Hey, Viktor! Welcome.
Beginning around January 5th, we’re planning to have an open discussion in this thread about N.T. Wright’s Gifford lectures which (I think) pretty roundly address these very questions you are raising! Some of us have listened to those already, but I don’t want to steal too much of his thunder by plunging into it all here and now.
I’ll just say this though. He spends a lot of scriptural powder and shot taking down the notion that Christian eschatology was ever really about removing us from this world away to some by-and-by heaven.
That’s a good question. And an important one. Authors like Wendell Berry have taken Paul to task for allegedly taking Christianity in that direction. Though I think Wright’s thesis goes a long way toward addressing these questions by showing that none of the apostles and gospels back during that time were actually advancing this modern ‘rapture scenario’ in the way the modern imagination has now crafted it. You’ll have to be the judge of how successful Wright or others are with that critique.

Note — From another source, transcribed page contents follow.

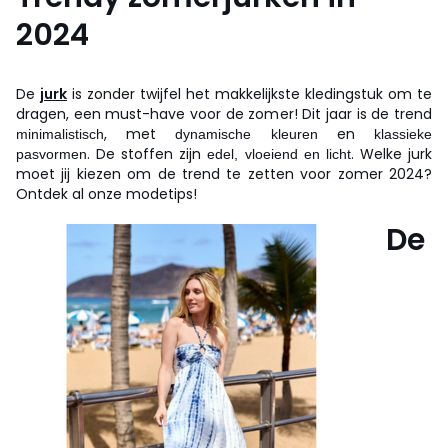
2024
De
jurk
is zonder twijfel het makkelijkste kledingstuk om te
dragen, een must-have voor de zomer! Dit jaar is de trend
, met
en
minimalistisch
dynamische kleuren
klassieke
. De stoffen zijn
. Welke jurk
pasvormen
edel, vloeiend en licht
moet jij kiezen om de trend te zetten voor zomer 2024?
Ontdek al onze modetips!
De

Who says God hasn’t? I suppose the early apostles and prophets had no less urgent stuff also to wrestle with - and potentially complain about wanting more specific guidance from God. They and their families were being brutalized and killed. They were forced to apply Jesus message to their own personal context - which many in the fledgling movement did with joy. I remain to be convinced that we aren’t intelligent enough in our own turn to apply it to our modern situations and contexts. A struggle to be sure - as I’m sure it was for them too.